问题
I am filling out and submitting a form using PhantomJS and then outputting the resulting page. The thing is, I have no idea if this thing is being submitted at all.
I print the resulting page, but it's the same as the original page. I don't know if this is because it redirects back or I didn't submit it or I need to wait longer or or or. In a real browser it sends a GET and receives a cookie, which it uses to send more GETS before eventually receiving the final result - flight data.
I copied this example How to submit a form using PhantomJS, using a diferent url and page.evaluate functions.

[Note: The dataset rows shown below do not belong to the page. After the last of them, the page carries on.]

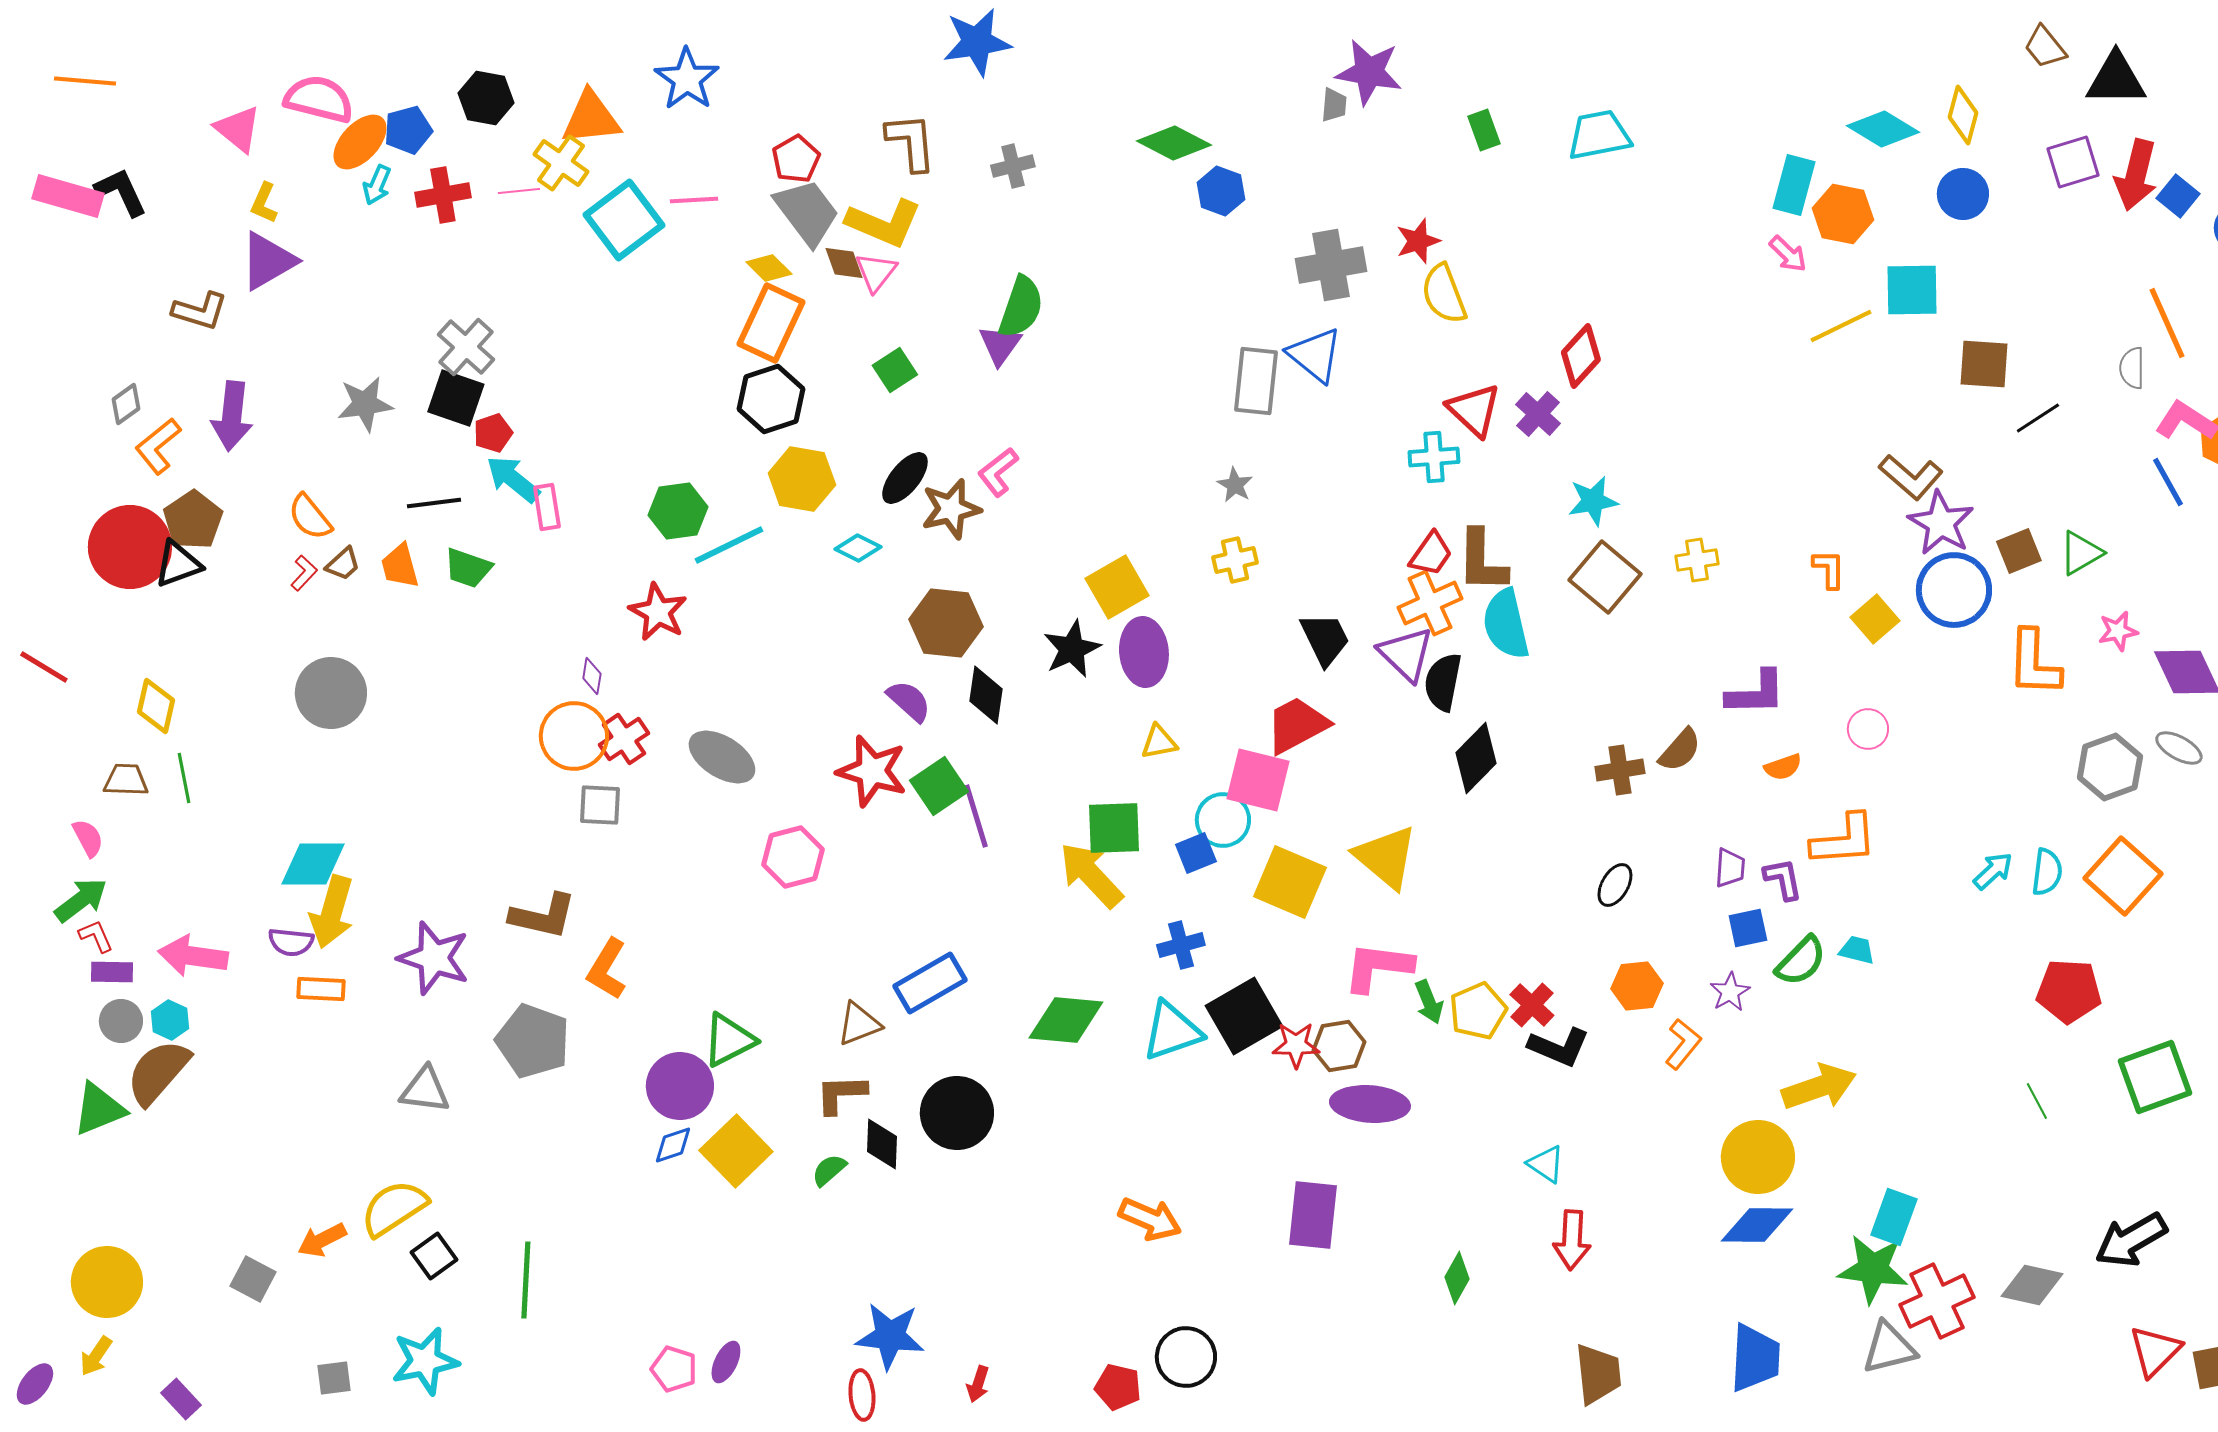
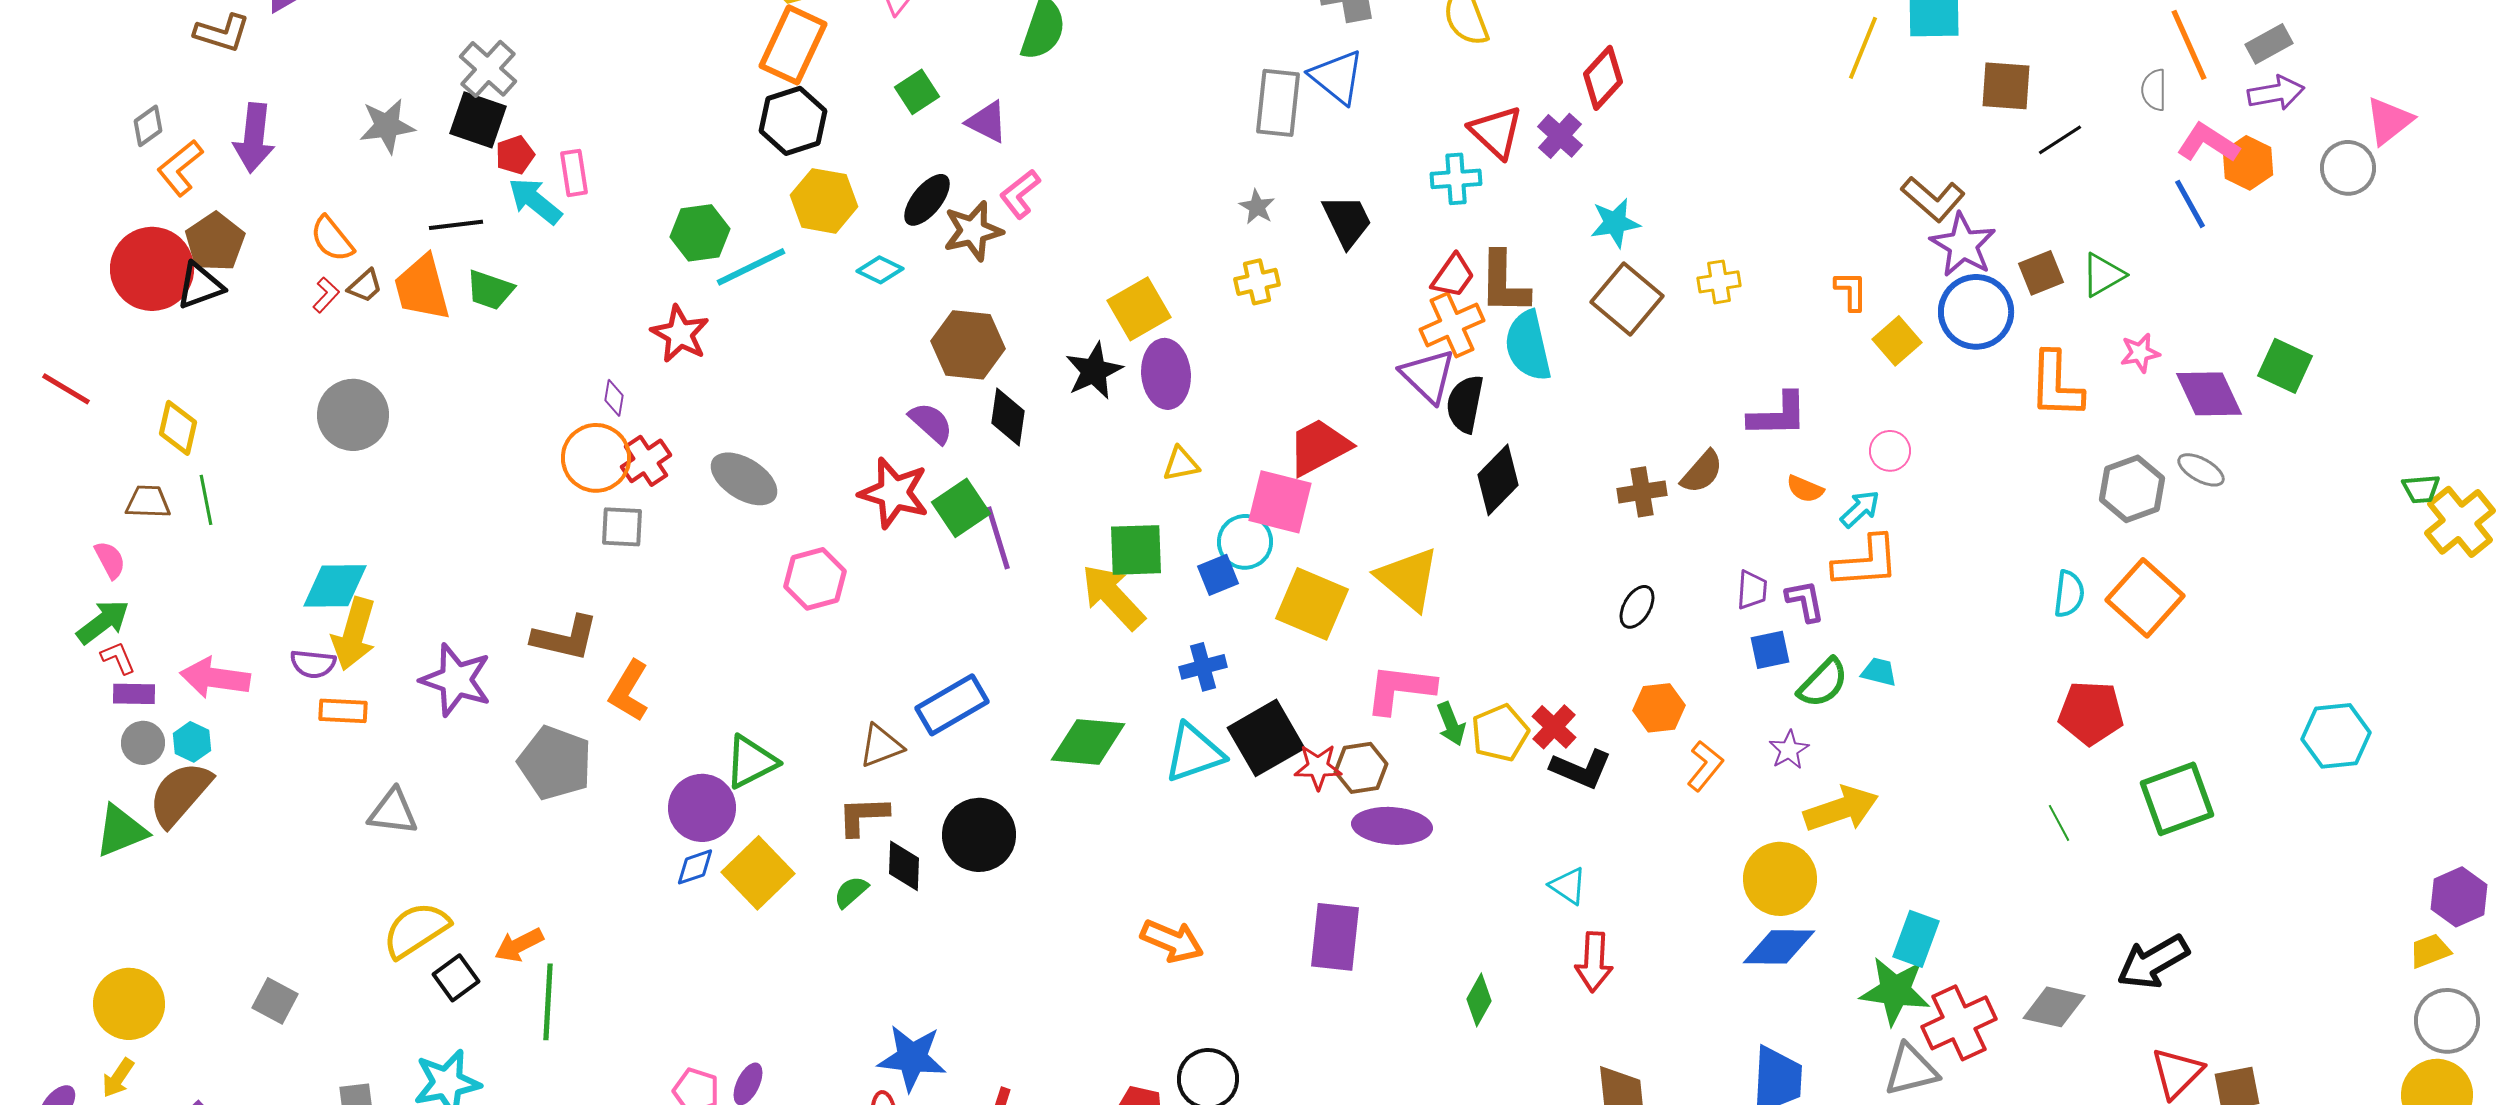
yellow line: (1841, 326) -> (1863, 48), turned -42
purple triangle: (1000, 345) -> (987, 122), moved, turned -39
pink rectangle: (547, 507) -> (574, 173), moved
orange trapezoid: (400, 566) -> (422, 288), size x1.5
black trapezoid: (1325, 639) -> (1347, 221), moved
orange semicircle: (1783, 767) -> (1805, 489), turned 42
cyan arrow: (1993, 871) -> (1860, 509), moved
purple star: (1730, 992) -> (1789, 750), moved
gray triangle: (425, 1090) -> (393, 812), moved
orange arrow: (322, 1240) -> (519, 945), moved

var page = new WebPage(), testindex = 0, loadInProgress = false;
page.onConsoleMessage = function(msg) {
console.log(msg);
};
page.onLoadStarted = function() {
loadInProgress = true;
console.log("load started");
};
page.onLoadFinished = function() {
loadInProgress = false;
console.log("load finished");
};
var steps = [
function() {
//Load Login Page
page.open("http://www.klm.com/travel/dk_da/index.htm");
},
function() {
//Enter Credentials
page.evaluate(function() {
$("#ebt-origin-place").val("CPH");
$("#ebt-destination-place").val("CDG");
$("#ebt-departure-date").val("1/5/2013");
$("#ebt-return-date").val("10/5/2013");
});
},
function() {
//Login
page.evaluate(function() {
$('#ebt-flightsearch-submit').click() ;
# also tried:
# $('#ebt-flight-searchform').submit();
});
},
function() {
// Output content of page to stdout after form has been submitted
page.evaluate(function() {
console.log(document.querySelectorAll('html')[0].outerHTML);
});
}
];
interval = setInterval(function() {
if (!loadInProgress && typeof steps[testindex] == "function") {
console.log("step " + (testindex + 1));
steps[testindex]();
testindex++;
}
if (typeof steps[testindex] != "function") {
console.log("test complete!");
phantom.exit();
}
}, 50);
回答1:
The site of interest is rather complicated to scrape. I logged the HTTP traffic from the US KLM site and got this:
GET /travel/us_en/apps/ebt/ebt_home.htm?name=on&ebt-origin-place=New+York+-+John+F.+Kennedy+International+%28JFK%29%2CNew+York&ebt-destination-place=Paris+-+Charles+De+Gaulle+Airport+%28CDG%29%2C+France&c%5B0%5D.os=JFK&c%5B0%5D.ost=airport&c%5B0%5D.ds=CDG&c%5B0%5D.dst=airport&c%5B1%5D.os=CDG&c%5B1%5D.ost=airport&c%5B1%5D.ds=JFK&inboundDestinationLocationType=airport&redirect=no&chdQty=0&infQty=0&c%5B0%5D.dd=2013-07-31&c%5B1%5D.dd=2013-08-14&c%5B1%5D.format=dd%2Fmm%2Fyyyy&flex=true&ebt-cabin-class=ECONOMY&adtQty=1&goToPage=&cffcc=ECONOMY&sc=false HTTP/1.1
Your injected values for the form elements are not what their server is looking for.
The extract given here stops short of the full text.